Как-то летом я работала на факультете физики в Оксфордском университете и проектировала планы систем безопасности в разных зданиях. Мою задачу едва ли можно назвать революционной, зато люди, с которыми я работала, работали как раз над такими проектами. Это были инженеры, и их работа заключалась в проектировании оборудования, на котором физики смогут найти частицы, которые определяют устройство нашего мира. Вы легко можете себе представить, что я замучила их бесконечными вопросами и то и дело поражалась масштабам их работы. Один из них проектировал металлический держатель для стеклянной линзы – можно подумать, что это просто, если не учитывать, что весь аппарат нужно будет охлаждать до -70°C. При замерзании металл сжимается гораздо сильнее, чем стекло, и если тщательно не продумать этот держатель, то охлажденный металл разобьет линзу. Это всего лишь маленькая деталь в огромном лабиринте различных устройств, но это сложная и творческая задача. В свободное время я часами раздумывала над тем, как бы я решила эту задачу.

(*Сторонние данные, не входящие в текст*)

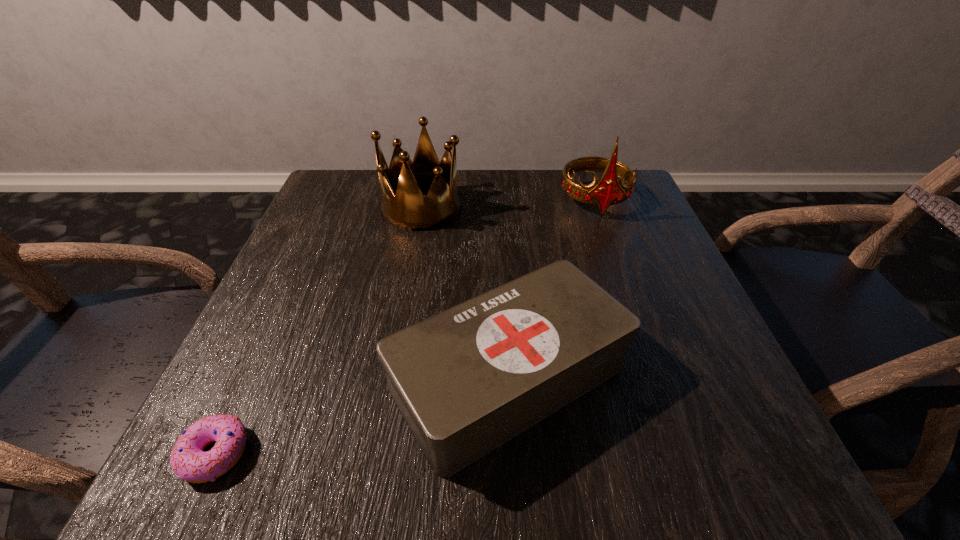 Image resolution: width=960 pixels, height=540 pixels. What are the coordinates of `free space at the near edge of the desktop` in the screenshot? It's located at pyautogui.click(x=328, y=492).

This screenshot has width=960, height=540. Identify the location of free region at the left edge of the desktop. (292, 333).

This screenshot has height=540, width=960. Identify the location of free space at the right edge. (678, 350).

Locate an element on the screen. The image size is (960, 540). vacant space at the far left corner of the desktop is located at coordinates (343, 193).

Locate an element on the screen. free point at the near right corner is located at coordinates (677, 460).

In order to click on vacant space that is in between the crown and the tiara in this screenshot , I will do `click(508, 204)`.

Where is `free space between the crown and the tiara`? This screenshot has height=540, width=960. free space between the crown and the tiara is located at coordinates (508, 204).

This screenshot has width=960, height=540. What are the coordinates of `free space between the tiara and the doughnut` in the screenshot? It's located at (405, 327).

This screenshot has width=960, height=540. Identify the location of blank region between the crown and the shortest object. (319, 330).

Find the location of a particular element. This screenshot has height=540, width=960. vacant space that's between the doughnut and the tiara is located at coordinates (405, 327). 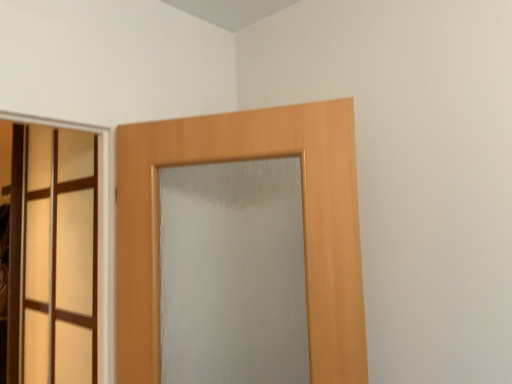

Внезапно меня осенило: я хочу решать сложные практические задачи с помощью физики и математики, чтобы каким-то образом изменить мир. И именно в этот момент из детских воспоминаний возродилась моя любовь к небоскребам. Я буду инженером-строителем и проектировщиком зданий. Чтобы переквалифицироваться из физика в инженеры, я год училась в Имперском колледже Лондона, окончила его, получила работу и стала инженером.
Как инженер-строитель, я отвечаю за то, чтобы здания, которые я проектирую, стояли. За последние десять лет я участвовала в проектировании удивительно разнообразных конструкций. Я стала частью команды, которая построила «Осколок» – самую высокую башню в Западной Европе, – и шесть лет производила вычисления для проектирования ее шпиля и фундамента; я работала над необычным пешеходным мостом в Ньюкасле и круглыми сводами купола вокзала «Кристал Пэлас» в Лондоне. Я спроектировала сотни новых квартир, вернула былую славу георгианскому коттеджу и позаботилась о том, чтобы скульптура художника стояла как следует. Моя работа представляет собой создание различных сооружений на основе принципов математики и физики (что само по себе невероятно весело), но в ней гораздо больше интересного. Во-первых, современный инженерный проект – это огромная командная работа. В прошлом инженеры, вроде Витрувия (который написал первый трактат по архитектуре) или Брунеллески (который построил невероятный купол Флорентийского собора), были известны как мастера-строители. Они разбирались во всех дисциплинах, связанных со строительством. В настоящее время здания более сложные с технической точки зрения, и один человек попросту не может разбираться в каждом аспекте строительства. У каждого из нас есть своя узкая специализация, и главная задача в том, чтобы увлечь всех в замысловатый и тихий неистовый танец, в котором мы соберем вместе материалы, физическую силу и математические вычисления. Вместе с архитекторами и другими инженерами мы обсуждаем вопросы проектирования. Наши чертежи помогают строителям, а геодезисты рассчитывают расходы и занимаются логистикой. Рабочие на стройке получают материалы и воплощают в них наше видение. Порой трудно себе представить, что все эти хаотические действия приводят к созданию твердой структуры, которая простоит многие десятилетия или даже столетия.